Every month as you earn income, receive it (and leave it) in your business account. This is where you accumulate your cash. Because it’s in a high-yield savings account, it earns interest as it waits for you to use it. From this money, pay yourself as if you were an employee. Your monthly salary is whatever you calculated as your monthly budget, your minimum monthly income from the past twelve months.
First, you reset your salary. Based on the previous year’s numbers, your income might increase — or it might decrease.
Next, you use the “extra” money you’ve been accumulating in your business account to pay taxes. I could write an entire article on budgeting for taxes with an irregular income, but for now let’s just note that it’s very important that you remember to account for them, especially if nobody else is withholding them from your paycheck.

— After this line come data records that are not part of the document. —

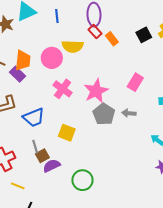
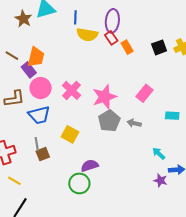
yellow semicircle: (73, 46) -> (87, 35), moved
pink circle: (52, 58) -> (41, 88), moved
purple semicircle: (52, 166) -> (90, 166), moved

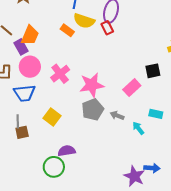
orange rectangle: (127, 47) -> (67, 30), moved, turned -32
black square: (159, 47) -> (153, 71), moved
cyan arrow: (159, 153) -> (138, 128), moved
purple star: (160, 180) -> (134, 176), size x1.5

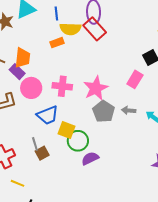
red rectangle: (107, 28) -> (95, 29), size x1.6
orange rectangle: (67, 30) -> (57, 43), turned -40
pink cross: (60, 74) -> (62, 86), turned -30
blue trapezoid: (24, 93) -> (48, 115), moved
green circle: (54, 167) -> (78, 141), moved

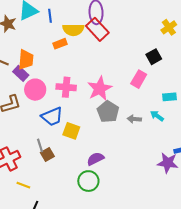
blue line: (56, 13) -> (50, 16), moved
gray arrow: (129, 110) -> (134, 119), moved
green circle: (78, 141) -> (88, 181), moved

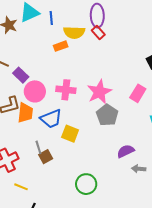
red rectangle: (97, 29) -> (98, 33), size x0.6
orange trapezoid: (26, 60) -> (25, 113), moved
pink rectangle: (139, 79) -> (138, 93), moved
gray arrow: (134, 119) -> (139, 169), moved
purple semicircle: (95, 159) -> (126, 151), moved

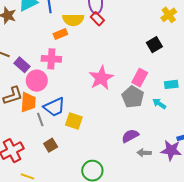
pink cross: (66, 90) -> (51, 59), moved
gray pentagon: (107, 115) -> (133, 97), moved
gray line: (38, 147) -> (40, 120), moved

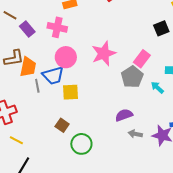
pink circle: (37, 81) -> (66, 57), moved
yellow square: (74, 121) -> (70, 92), turned -30
brown square: (51, 145) -> (62, 125), moved, turned -32

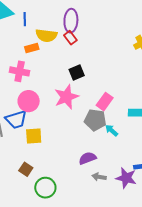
black square: (161, 28) -> (77, 73), moved
gray pentagon: (132, 77) -> (95, 120), turned -30
cyan arrow: (157, 87) -> (112, 130), moved

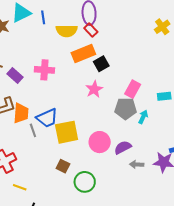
orange rectangle: (32, 48) -> (83, 53), moved, size x1.6
pink star: (66, 97) -> (94, 89), size x0.7
pink circle: (29, 101) -> (100, 142), moved
cyan arrow: (112, 130) -> (143, 117), turned 80
yellow square: (34, 136) -> (67, 132), size x1.4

Finally, if you have anything left after paying taxes, you pull this money out of the business account as personal income. It is, in essence, a year-end bonus. You can use it for whatever you see fit: debt reduction, long-term savings, or a Corvette.
Here is display to better picture how things should come together.
Whatever you do, remember: It’s easier to deal with a budget surplus than it is to deal with a budget deficit!
If possible, live off just one income. If you have an irregular income but you have a partner who makes steady money, explore the possibility of living solely on their income. Use your partner’s money to meet the necessities, and use yours to pay for savings and extras. This isn’t an option for most people, but if you can manage it, it’s a great way to budget.”